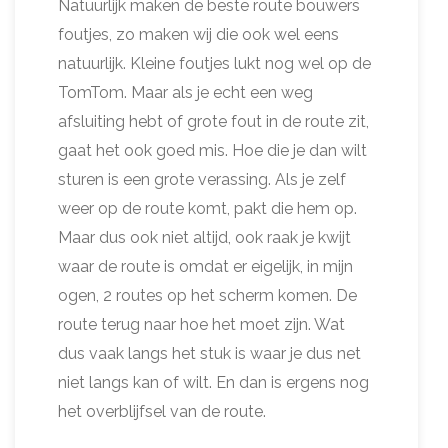
Natuurlijk maken de beste route bouwers
foutjes, zo maken wij die ook wel eens
natuurlijk. Kleine foutjes lukt nog wel op de
TomTom. Maar als je echt een weg
afsluiting hebt of grote fout in de route zit,
gaat het ook goed mis. Hoe die je dan wilt
sturen is een grote verassing. Als je zelf
weer op de route komt, pakt die hem op.
Maar dus ook niet altijd, ook raak je kwijt
waar de route is omdat er eigelijk, in mijn
ogen, 2 routes op het scherm komen. De
route terug naar hoe het moet zijn. Wat
dus vaak langs het stuk is waar je dus net
niet langs kan of wilt. En dan is ergens nog
het overblijfsel van de route.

# YOUR INSTRUCTIONS:
Print out the complete listing above exactly, dropping each image.

# SOLUTION TO THIS EXERCISE:
Natuurlijk maken de beste route bouwers
foutjes, zo maken wij die ook wel eens
natuurlijk. Kleine foutjes lukt nog wel op de
TomTom. Maar als je echt een weg
afsluiting hebt of grote fout in de route zit,
gaat het ook goed mis. Hoe die je dan wilt
sturen is een grote verassing. Als je zelf
weer op de route komt, pakt die hem op.
Maar dus ook niet altijd, ook raak je kwijt
waar de route is omdat er eigelijk, in mijn
ogen, 2 routes op het scherm komen. De
route terug naar hoe het moet zijn. Wat
dus vaak langs het stuk is waar je dus net
niet langs kan of wilt. En dan is ergens nog
het overblijfsel van de route.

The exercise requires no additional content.